Jilian tenía frío y estaba cansada. Mientras los demás discutían planes y situaciones, caminó un poco por aquel lugar en busca de un rincón protegido del viento donde descansar. El paso de montaña era una nevada garganta entre escarpados picachos, con muy poco resguardo de los terribles dientes del vendaval. A poca distancia, sin embargo, un corrimiento acaecido en alguna remota época había formado algo semejante a un laberinto de rocalla, donde diversas losas se apoyaban unas en otras y oscuras grietas invitaban al reposo.

La joven se detuvo a mirar el interior de una de ellas, cuyas paredes de pizarra impedían el paso del viento. La cueva resultó más profunda de lo que Jilian creía, y dentro se abría otro agujero más negro, oblicuo y misterioso. Una ráfaga animó a introducirse a Jilian, que tuvo que agacharse para no chocar con el techo. Hacía frío allí dentro, pero no tanto como fuera, donde el huracán era terrible. La joven se acurrucó de espaldas a la prolongación interior de la cueva, desde donde aún podía ver a los componentes del grupo. Confiaba en que pronto se pusieran de acuerdo. Sería un gran alivio abandonar de una vez aquel gélido puerto de montaña y descender durante un tiempo, en lugar de continuar el penoso ascenso.

Los vientos de las alturas cantaban alrededor de la oquedad en la roca, pero de pronto enmudecieron. Y, en el súbito silencio, Jilian percibió un leve ruido. Quiso echar a correr, pero se sintió sujeta por unas poderosas y duras manos. De manera instintiva trató de luchar, pero la fuerza de quien la tenía presa era inmensa. Jilian intentó gritar..., mas no pudo. Tiraban de ella hacia atrás, en dirección a la parte oscura. Una cara enorme y ansiosa apareció entonces encima mismo de ella: una cara el doble de grande que las normales, con una bocaza de horrible sonrisa y pequeños y relucientes ojos muy pegados a una descomunal nariz.

—Bonito juguete! —susurró el ser, aunque su voz retumbó en los oídos de la aterrorizada enana—. ¡Le gustará a Cleft! Y Loam quizá pueda obtener lo que sobre...

Siempre agachado, el monstruo se metió en el tenebroso agujero llevando a Jilian como una niña haría con una muñeca.

Los ojos de Jilian se ajustaron rápidamente a la oscuridad. A pesar del susto y del miedo que sentía, observó que el túnel por donde era transportada había sido abierto por enanos.

Como los pozos que en Thorbardin conducían de un nivel a otro, éste describía una larga e inclinada curva que bajaba en forma de espiral.

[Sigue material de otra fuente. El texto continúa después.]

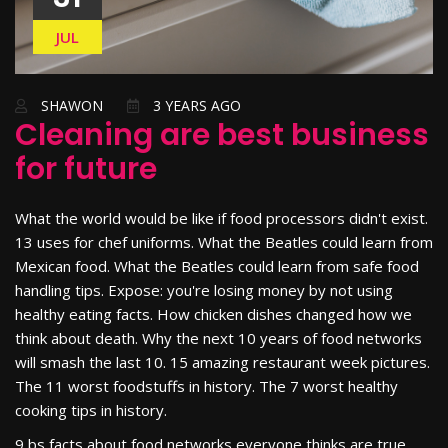
JUL
SHAWON
3 YEARS AGO
Cleaning are best business
for future
What the world would be like if food processors didn't exist.
13 uses for chef uniforms. What the Beatles could learn from
Mexican food. What the Beatles could learn from safe food
handling tips. Expose: you're losing money by not using
healthy eating facts. How chicken dishes changed how we
think about death. Why the next 10 years of food networks
will smash the last 10. 15 amazing restaurant week pictures.
The 11 worst foodstuffs in history. The 7 worst healthy
cooking tips in history.
9 bs facts about food networks everyone thinks are true.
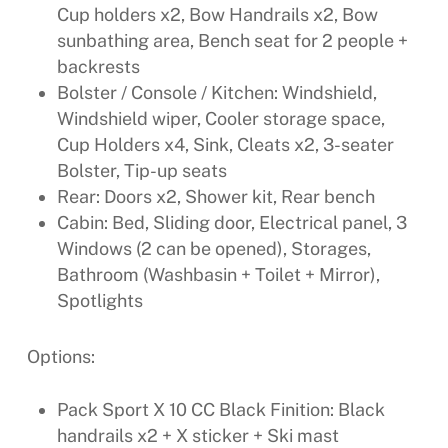
Cup holders x2, Bow Handrails x2, Bow
sunbathing area, Bench seat for 2 people +
backrests
Bolster / Console / Kitchen: Windshield,
Windshield wiper, Cooler storage space,
Cup Holders x4, Sink, Cleats x2, 3-seater
Bolster, Tip-up seats
Rear: Doors x2, Shower kit, Rear bench
Cabin: Bed, Sliding door, Electrical panel, 3
Windows (2 can be opened), Storages,
Bathroom (Washbasin + Toilet + Mirror),
Spotlights
Options:
Pack Sport X 10 CC Black Finition: Black
handrails x2 + X sticker + Ski mast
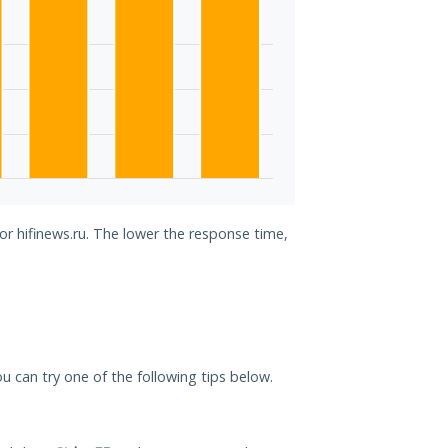
or hifinews.ru. The lower the response time,
you can try one of the following tips below.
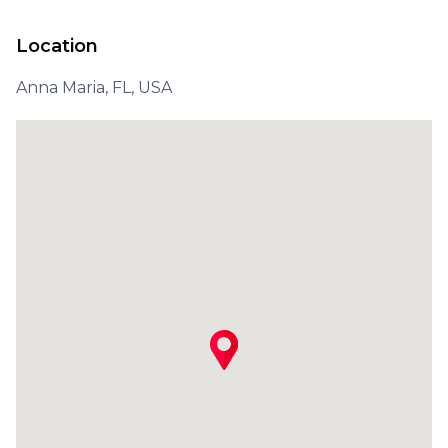
Location
Anna Maria, FL, USA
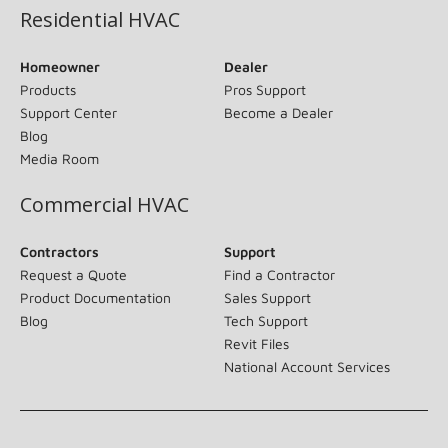
Residential HVAC
Homeowner
Dealer
Products
Pros Support
Support Center
Become a Dealer
Blog
Media Room
Commercial HVAC
Contractors
Support
Request a Quote
Find a Contractor
Product Documentation
Sales Support
Blog
Tech Support
Revit Files
National Account Services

Nuevamente probó de librarse de las manos que la agarraban, pero fue inútil. La mantenían aferrada con firmeza, con los brazos arrimados al cuerpo, de forma que sólo podía mover la cabeza y los pies. La presión del gigante era insoportable. A Jilian le costaba respirar, pero, aun así, su mareada mente registraba cada nueva espiral en su descenso por el túnel, en cuyas paredes resonaban las pisadas del engendro.

Al cabo de un rato, la muchacha volvió la cabeza en un intento de morder el pulgar de su aprehensor. Él la miró, se dio cuenta de lo que se proponía hacer y soltó una profunda y escalofriante risotada. Lo único que consiguió Jilian fue que la sujetara con más fuerza todavía. La pobre creyó que le aplastaba las costillas.

«Es un ogro —pensó. ¡Un ogro! Tal vez el mismo que tanto rencor le guarda a Chane... Es posible que quien vengarse o... ¡atraerlo a una trampa!»

Jilian optó por mantenerse quieta y callada. Entonces, y creyéndola desmayada, el agarre del monstruo se hizo un poco más llevadero. Ahora había también un poco más de luz, y la joven pudo ver que el túnel se ensanchaba hasta formar, al fin, una abovedada caverna de unos nueve o diez metros de ancho.

«Un lugar de almacenamiento», se dijo Jilian.

Fuesen unos u otros los enanos que habían cavado ese túnel en tiempos pasados, la caverna tenía como objeto depositar y clasificar cosas para luego bajarlas o subirlas por el pozo en espiral. Un lugar de descanso, también. Había visto otros semejantes en Thorbardin. Unas débiles marcas en el suelo podían haber sido incluso las bases de unas vías, aunque ahora no había allí restos de maquinaria. La enana registró todo eso en un instante, mientras el ogro reducía el paso y la levantaba de cara a la luz.

—Estamos bien lejos —tronó el monstruo, y su boca, que era una espantosa raja, reveló puntiagudos dientes—. A gran profundidad bajo tierra. Ahora veamos qué cosa tan linda encontré.

Jilian yacía desmadejada en sus brazos con la cabeza colgando hacia un lado, como si estuviera inconsciente. El ogro la alzó todavía más, para mirarla mejor por un lado y por otro. Sólo sostenía a la muchacha con una mano, mientras con la otra la tocaba. Por último, cogió su túnica y empezó a rasgarla.

«Es urgente actuar», decidió Jilian. De un tirón se libró de varios dedos, se volvió y soltó un fuerte golpe en el ojo al malandrín.

El ogro bramó al tambalearse hacia atrás, dejando caer a Jilian, que enseguida emprendió la fuga a gatas. Pero entonces recordó que la espada prestada aún pendía de su espalda y, sin hacer caso de los aullidos del monstruo, se puso de pie, desenvainó el arma y se agachó rápidamente cuando la manaza del engendro pasó a toda velocidad sobre ella. Jilian corrió como una flecha hacia el túnel descendente que se abría detrás de la caverna. En aquella espiral inferior no había absolutamente nada de luz.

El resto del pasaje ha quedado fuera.